Instructions for the task -
The output has to be the full set of records, reproduced exactly, minus any picture.

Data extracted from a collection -
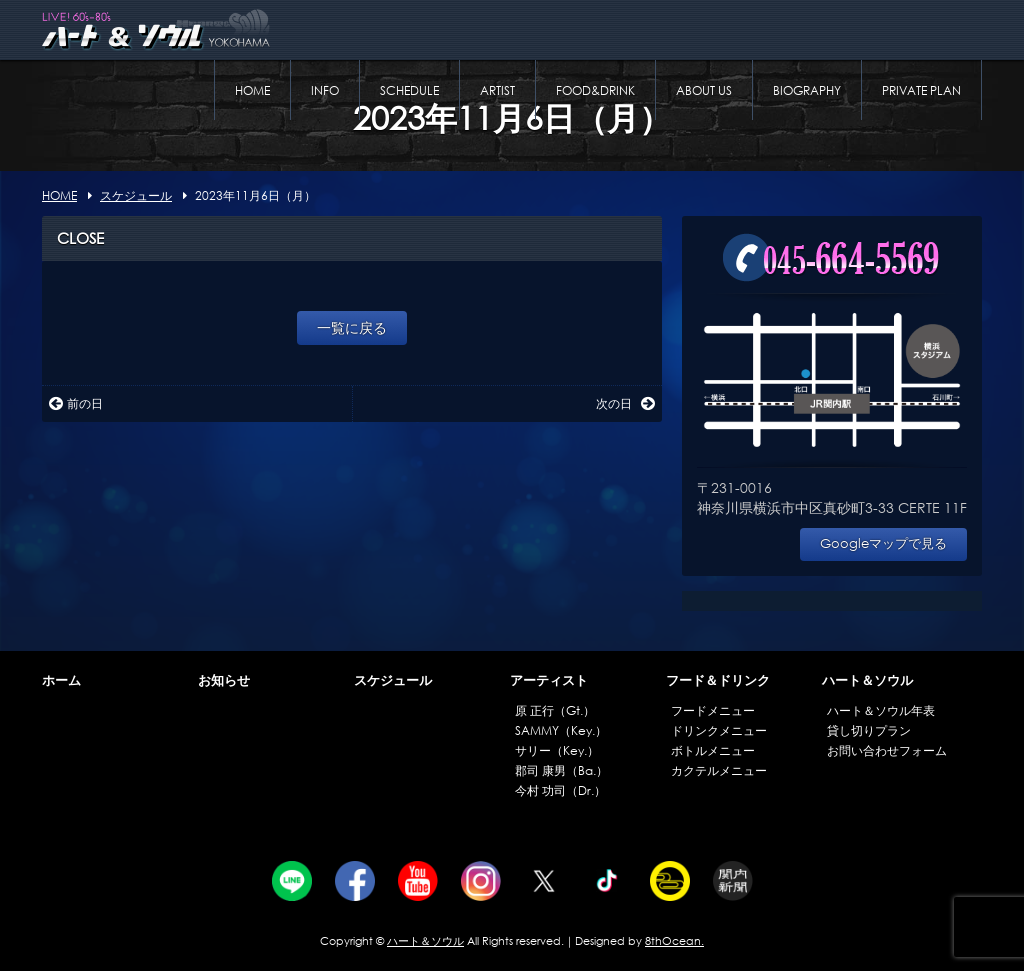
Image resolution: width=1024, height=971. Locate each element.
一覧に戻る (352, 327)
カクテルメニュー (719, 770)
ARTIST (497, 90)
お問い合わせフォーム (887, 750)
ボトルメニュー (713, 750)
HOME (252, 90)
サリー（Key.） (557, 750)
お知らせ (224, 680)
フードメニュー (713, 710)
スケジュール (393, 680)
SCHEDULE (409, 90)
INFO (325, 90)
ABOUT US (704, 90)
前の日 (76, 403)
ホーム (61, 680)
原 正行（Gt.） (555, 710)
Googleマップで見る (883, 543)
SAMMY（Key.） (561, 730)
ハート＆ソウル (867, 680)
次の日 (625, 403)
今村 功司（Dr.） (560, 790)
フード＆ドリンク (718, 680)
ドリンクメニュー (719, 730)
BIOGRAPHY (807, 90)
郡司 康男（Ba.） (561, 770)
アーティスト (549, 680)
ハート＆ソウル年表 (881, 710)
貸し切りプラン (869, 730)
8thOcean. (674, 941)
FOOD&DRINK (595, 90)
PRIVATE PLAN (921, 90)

Response to the exercise -
Image resolution: width=1024, height=971. Locate each element.
一覧に戻る (352, 327)
カクテルメニュー (719, 770)
ARTIST (497, 90)
お問い合わせフォーム (887, 750)
ボトルメニュー (713, 750)
HOME (252, 90)
サリー（Key.） (557, 750)
お知らせ (224, 680)
フードメニュー (713, 710)
スケジュール (393, 680)
SCHEDULE (409, 90)
INFO (325, 90)
ABOUT US (704, 90)
前の日 (76, 403)
ホーム (61, 680)
原 正行（Gt.） (555, 710)
Googleマップで見る (883, 543)
SAMMY（Key.） (561, 730)
ハート＆ソウル (867, 680)
次の日 (625, 403)
今村 功司（Dr.） (560, 790)
フード＆ドリンク (718, 680)
ドリンクメニュー (719, 730)
BIOGRAPHY (807, 90)
郡司 康男（Ba.） (561, 770)
アーティスト (549, 680)
ハート＆ソウル年表 (881, 710)
貸し切りプラン (869, 730)
8thOcean. (674, 941)
FOOD&DRINK (595, 90)
PRIVATE PLAN (921, 90)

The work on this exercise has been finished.